The following is the tragic history of how Israel has released terrorist murderer Aladdin Al-Bazian in three different hostage exchange deals:
1. 1981 – Arrested
Aladdin Al-Bazian “was imprisoned for terrorist acts.” [Ma’ariv, May 6, 1986]
2. 1985 – Released
Al-Bazian was “released in the prisoner exchange deal with Ahmed Jibril’s organization.” [Ma’ariv, May 6, 1986]
3. 1986 – Arrested
Al-Bazian was apprehended “for the murder of Zehava Ben-Ovadia as well as for sniper attacks” [Ma’ariv May 6, 1986] and “sentenced to life in prison.” [Ma’ariv, November 5, 1986]
4. 2011 – Released
Al-Bazian was released as part of the Gilad Shalit exchange deal. [Jerusalem Post, October 19, 2011]
5. 2014 – Arrested
Al-Bazian was arrested and re-sentenced to life in prison. [Ynet, July 16, 2014]
6. 2025 – Released
Al-Bazian was released a third time in the latest hostage extortion deal.

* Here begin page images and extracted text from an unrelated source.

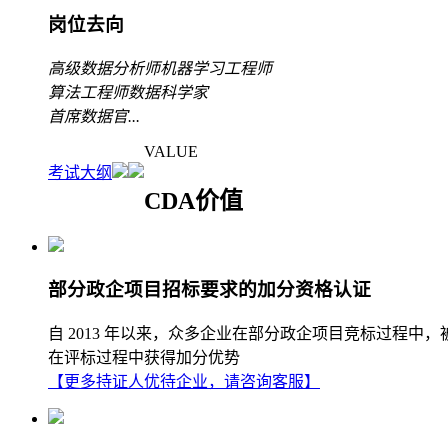
岗位去向
高级数据分析师
机器学习工程师
算法工程师
数据科学家
首席数据官
...
VALUE
考试大纲
CDA价值
部分政企项目招标要求的加分资格认证
自 2013 年以来，众多企业在部分政企项目竞标过程中
在评标过程中获得加分优势
【更多持证人优待企业，请咨询客服】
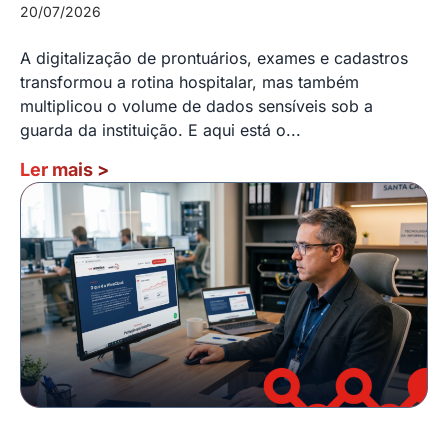
20/07/2026
A digitalização de prontuários, exames e cadastros
transformou a rotina hospitalar, mas também
multiplicou o volume de dados sensíveis sob a
guarda da instituição. E aqui está o...
Ler mais
>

To prevent him from returning to terrorism this time, Israel expelled him to Egypt.
Note also that Israel has released many other murderers in the recent Hamas extortion deal. Most of them returned to their homes in Judea and Samaria or Gaza.
Israeli security has reported that 82% of terrorists released in the past have returned to terrorism. Israel plans to enforce tighter security measures to prevent further tragedies — but it remains to be seen how effective that will or can be.